3.) Find out if you are allergic to a non-food ingredient or contaminant that is likely to be found in chocolate. I've read that people with severe cockroach allergies will sometimes react with allergy symptoms to chocolate because cheap chocolate tends to contain . . . well, bug bits. (Sorry.) There also may be preservatives or additives causing you trouble.

You are not acting like a paranoid person by wanting to follow up on this, by the way. Right now your symptoms sound more annoying than anything else but, with allergies, the severity of past reactions is not a reliable predictor of the severity of future reactions; it's possible for an allergy to get better or worse at any time. It's a very good idea to have your situation thoroughly checked out by a competent allergist who will do thorough testing and will not be dismissive of your questions and concerns. If you have a true food allergy you will need good medical advice on how to adjust your diet and you will need a prescription for epinephrine in case you ever have a severe reaction. Good luck. I hope you can figure this out!
posted by BlueJae at 12:23 PM on September 27, 2016 [16 favorites]


The same thing started happening to me this summer. I have oral allergy syndrome, diagnosed by an allergist; I don't think you should discount it.
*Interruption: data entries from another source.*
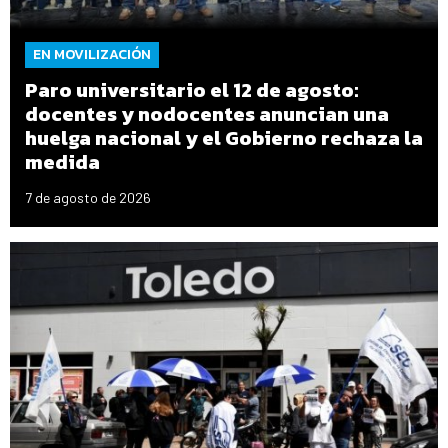
EN MOVILIZACIÓN
Paro universitario el 12 de agosto:
docentes y nodocentes anuncian una
huelga nacional y el Gobierno rechaza la
medida
7 de agosto de 2026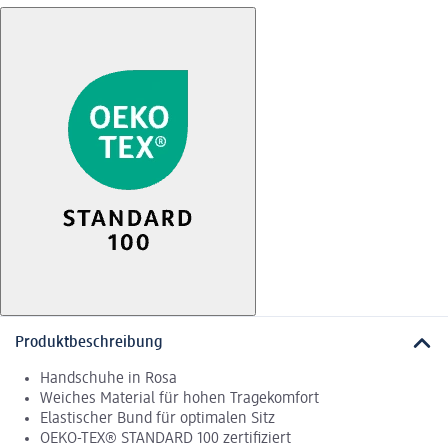
Produktbeschreibung
Handschuhe in Rosa
Weiches Material für hohen Tragekomfort
Elastischer Bund für optimalen Sitz
OEKO-TEX® STANDARD 100 zertifiziert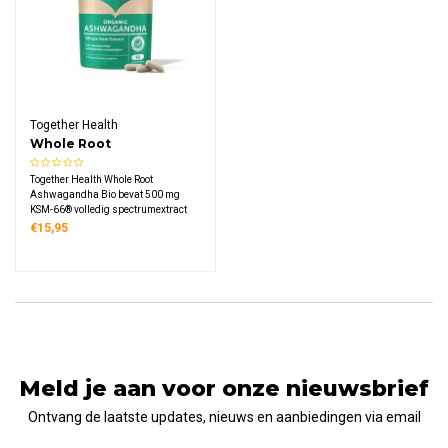
Together Health
Whole Root
Ashwagandha Bio
Together Health Whole Root
Ashwagandha Bio bevat 500 mg
KSM-66® volledig spectrumextract
per capsule met 5% withanoliden.
€15,95
Deze biologische ashwagandha uit
Rajasthan is vegan, vrij van
toevoegingen en geleverd in
plasticvrije composteerbare
verpakking.
Meld je aan voor onze nieuwsbrief
Ontvang de laatste updates, nieuws en aanbiedingen via email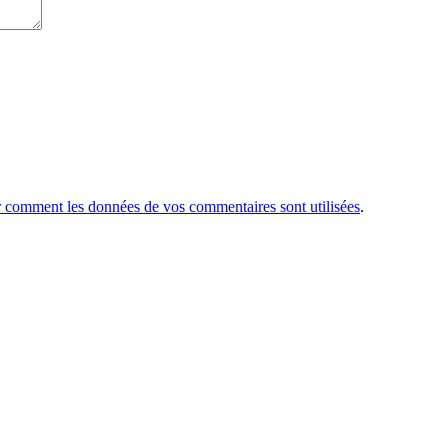
r comment les données de vos commentaires sont utilisées
.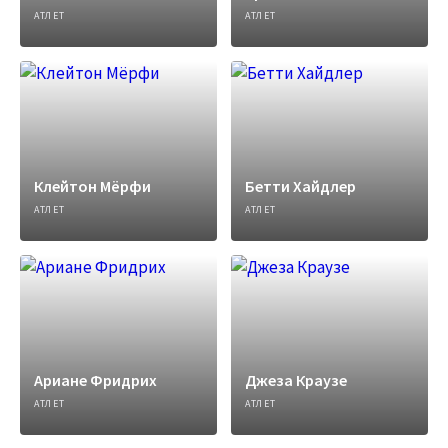
АТЛЕТ
АТЛЕТ
Клейтон Мёрфи
Бетти Хайдлер
АТЛЕТ
АТЛЕТ
Ариане Фридрих
Джеза Краузе
АТЛЕТ
АТЛЕТ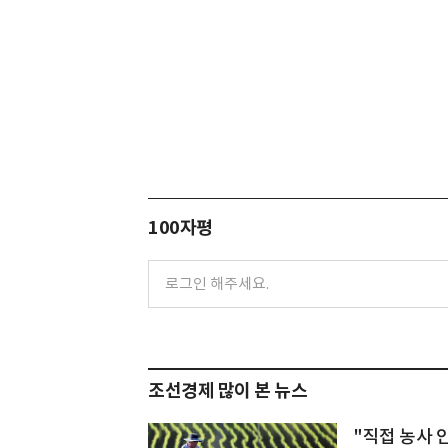
100자평
조선경제 많이 본 뉴스
"직접 농사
Unfortunately I hadn't made the connection before I talked to the allergist -- I'd thought it was nuts causing the reaction, but have since realized it happens when I eat dark chocolate that doesn't have nuts, too -- so I can't pass on any chocolate-specific advice.
posted by The corpse in the library at 1:13 PM on September 27, 2016


A couple other things I considered: I do remember that I used to get aphthous ulcers all the time, and chocolate was unique among foods in that it was extremely painful on contact.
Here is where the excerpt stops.